Celle consacrée à Albert Besnard avait déjà fait l’objet d’un article dans La Tribune de l’Art lors de sa présentation à Évian. Une deuxième, très bonne, sur Oscar Wilde, mériterait une recension sur notre site mais nous n’aurons pas le temps de l’écrire (nous vous recommandons néanmoins d’aller la voir). Quant à la troisième, elle nous a surpris par sa qualité et surtout par le nombre d’œuvres notables qui sont rarement visibles, souvent parce qu’elles sont conservées en réserves.

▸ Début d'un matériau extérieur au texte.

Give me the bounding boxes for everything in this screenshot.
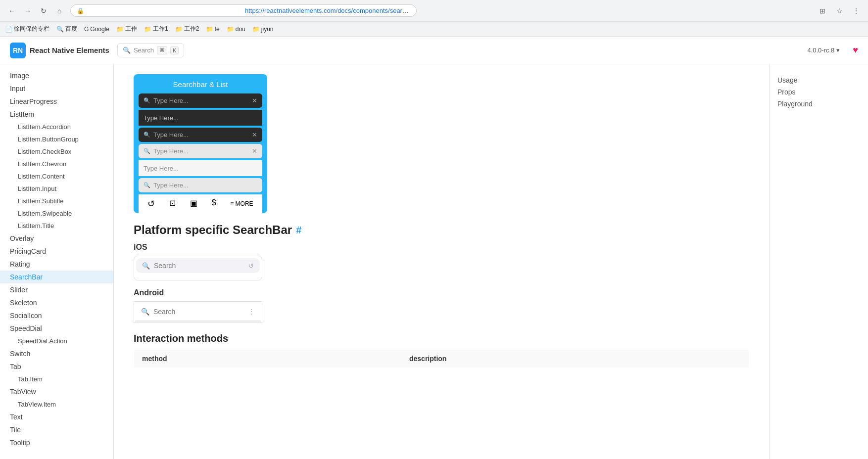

C’est ainsi que nous pouvons y admirer, peut-être pour la première fois depuis son dépôt à la fin des années 30, un des tableaux de Merry-Joseph Blondel (ill. 1) qui se trouvait au Louvre à la place aujourd’hui occupée par les Oiseaux de Braque. Il est dommage que ces œuvres, après avoir été éjectées du plafond pour lequel elles avaient été peintes, n’aient pas pu au moins rester exposées en salles. Celle-ci, qui représente La Paix (elle fait pendant à une allégorie de la Guerre et à une toile centrale représentant La Dispute de Minerve et de Neptune au sujet d’Athènes), est une (très) belle figure néoclassique.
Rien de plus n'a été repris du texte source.